Last Updated on 2024-08-21 23:42 by admin
中国のゲーム開発会社Game Scienceが制作したアクションRPG『Black Myth: Wukong(黒神話:悟空)』が、2024年8月20日に世界同時発売された。発売から24時間以内に、Steamプラットフォームでの同時接続プレイヤー数が220万人を突破し、シングルプレイヤーゲームとしては史上最高記録を達成した。
Steamでの平均プレイヤー数は発売後30時間で120万人を維持し、総プレイ時間は3720万時間に達した。また、Steamでの販売ランキングで1位を獲得し、18万件以上のレビューのうち97%が好評価だった。
Twitchでの視聴時間は発売以来700万時間を超え、Metacriticではユーザーとクリティックの両方から10点満点中8点以上の評価を得ている。
『Black Myth: Wukong』は中国の古典『西遊記』をモチーフにしたゲームで、PlayStation 5、Steam、Epic Games Store、WeGameで販売されている。この成功は、中国国内で開発されたゲームが西洋市場に進出できる可能性を示している。
from:Black Myth Wukong peaks at 2.2M players on Steam on first day
【編集部解説】
『Black Myth: Wukong(黒神話:悟空)』の成功は、中国ゲーム業界にとって大きな転換点となる可能性があります。これまで中国のゲーム開発は、主に国内市場や一部のアジア市場を対象としていましたが、今回のグローバルな成功は、中国のゲームスタジオが世界市場で競争できることを示しています。
この成功の背景には、高品質なグラフィックスと中国の伝統文化を融合させた独特の世界観があります。西遊記という世界的に知られた物語をベースにしながら、現代的なゲームプレイを組み合わせることで、東西の文化を橋渡しする役割を果たしています。
一方で、この成功には課題も伴います。ゲームの内容に関する規制や表現の自由に関する問題が指摘されています。開発元のGame Scienceは、政治的な話題や特定のテーマを避けるよう協力者に要請したとされており、これは表現の自由に関する議論を呼び起こしています。
技術面では、『Black Myth: Wukong』はUnreal Engine 5を使用しており、中国のゲーム開発技術が世界水準に達していることを示しています。これは今後、中国のゲーム産業全体の技術力向上につながる可能性があります。
経済的な影響も見逃せません。この成功は、中国のゲーム産業への投資を促進し、新たな雇用を生み出す可能性があります。また、文化輸出の新たな形として、中国の文化や価値観を世界に発信する手段となるかもしれません。

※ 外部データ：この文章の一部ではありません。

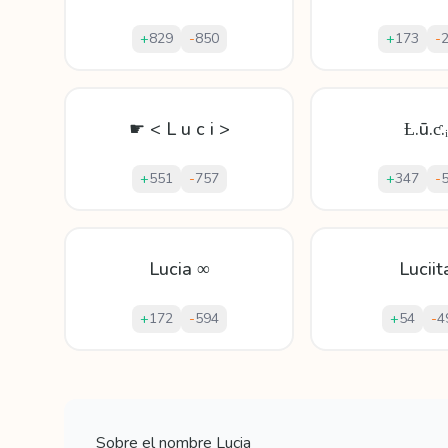
+
829
-
850
+
173
-
☛ < L u c i >
Ƚ.ū.ƈ.ᵢ
+
551
-
757
+
347
-
Lucia ∞
Luciit
+
172
-
594
+
54
-
4
Mostrando
60
apodos para
Lucia
Sobre el nombre
Lucia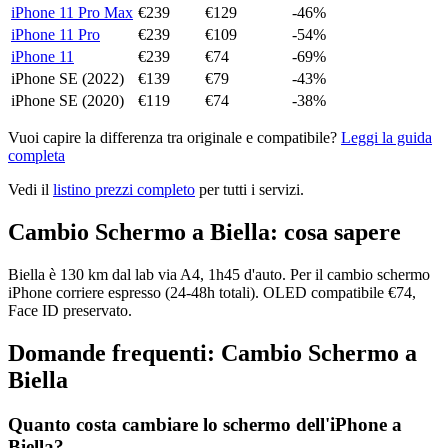
iPhone 11 Pro Max
€
239
€
129
-
46
%
iPhone 11 Pro
€
239
€
109
-
54
%
iPhone 11
€
239
€
74
-
69
%
iPhone SE (2022)
€
139
€
79
-
43
%
iPhone SE (2020)
€
119
€
74
-
38
%
Vuoi capire la differenza tra originale e compatibile?
Leggi la guida
completa
Vedi il
listino prezzi completo
per tutti i servizi.
Cambio Schermo
a
Biella
: cosa sapere
Biella è 130 km dal lab via A4, 1h45 d'auto. Per il cambio schermo
iPhone corriere espresso (24-48h totali). OLED compatibile €74,
Face ID preservato.
Domande frequenti:
Cambio Schermo
a
Biella
Quanto costa cambiare lo schermo dell'iPhone a
Biella?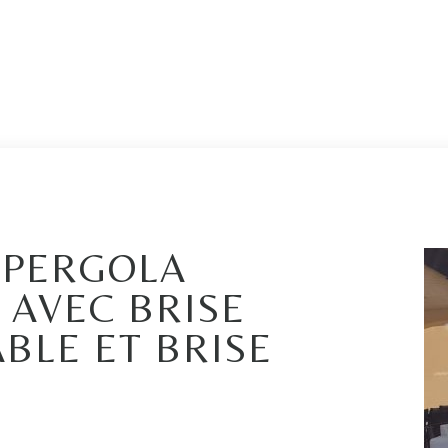
 PERGOLA
 AVEC BRISE
ABLE ET BRISE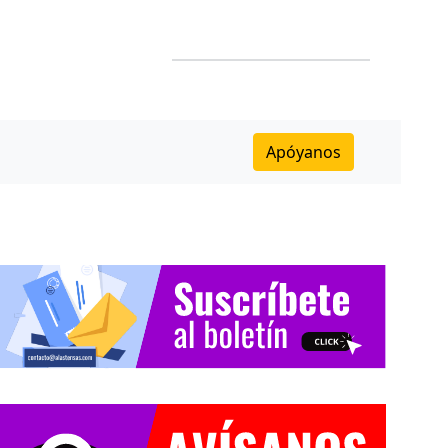
Apóyanos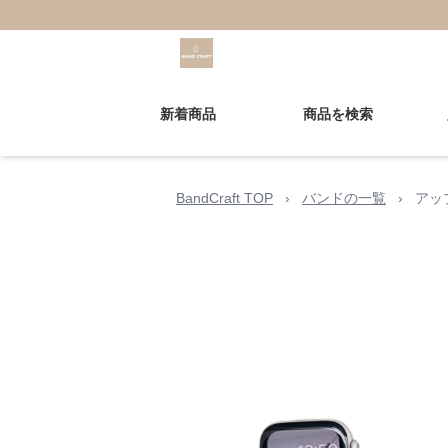
新着商品
商品を検索
BandCraft TOP
›
バンドの一覧
›
アッ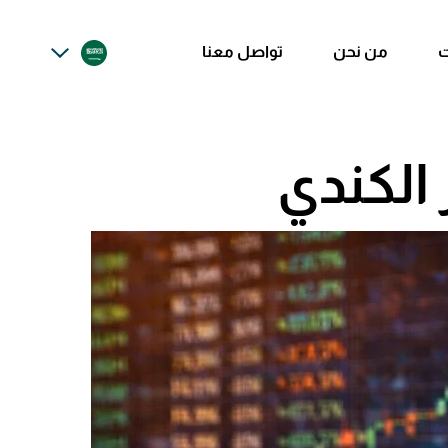
ت
من نحن
تواصل معنا
الكندي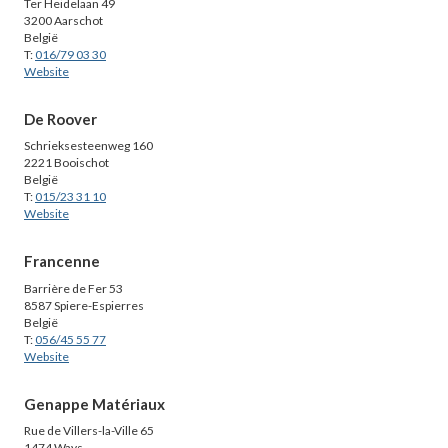
Ter Heidelaan 49
3200 Aarschot
België
T:
016/79 03 30
Website
De Roover
Schrieksesteenweg 160
2221 Booischot
België
T:
015/23 31 10
Website
Francenne
Barrière de Fer 53
8587 Spiere-Espierres
België
T:
056/45 55 77
Website
Genappe Matériaux
Rue de Villers-la-Ville 65
1474 Ways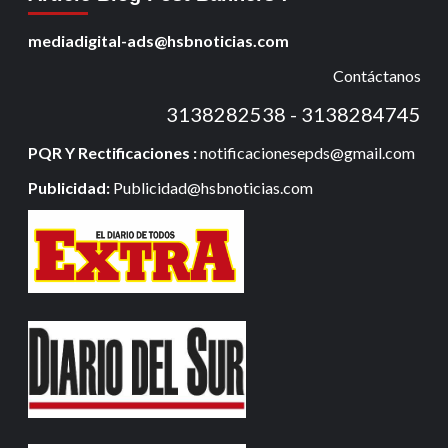
mediadigital-ads@hsbnoticias.com
Contáctanos
3138282538 - 3138284745
PQR Y Rectificaciones :
notificacionesepds@gmail.com
Publicidad:
Publicidad@hsbnoticias.com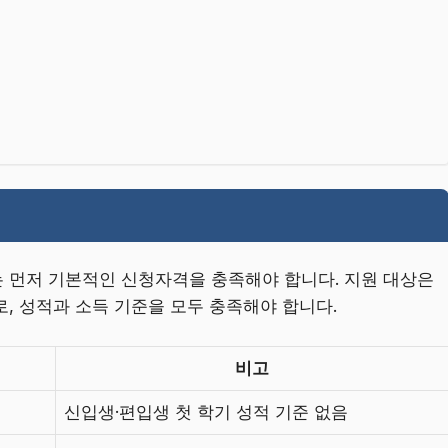
 먼저 기본적인 신청자격을 충족해야 합니다. 지원 대상은
, 성적과 소득 기준을 모두 충족해야 합니다.
비고
신입생·편입생 첫 학기 성적 기준 없음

しかし、長期的な視点では、このような成功が持続可能かどうかが課題となります。単発のヒットで終わらせないためには、継続的な品質の維持と新たな創造性の発揮が求められるでしょう。
また、グローバル市場での成功は、中国のゲーム産業に対する国際的な注目度を高めることにもつながります。これは、ゲーム開発における倫理的な問題や労働環境などにも目が向けられる可能性があることを意味します。
『Black Myth: Wukong』の成功は、中国のゲーム産業にとって大きな一歩ですが、同時に新たな挑戦の始まりでもあります。今後、この成功をどのように持続させ、発展させていくかが注目されるでしょう。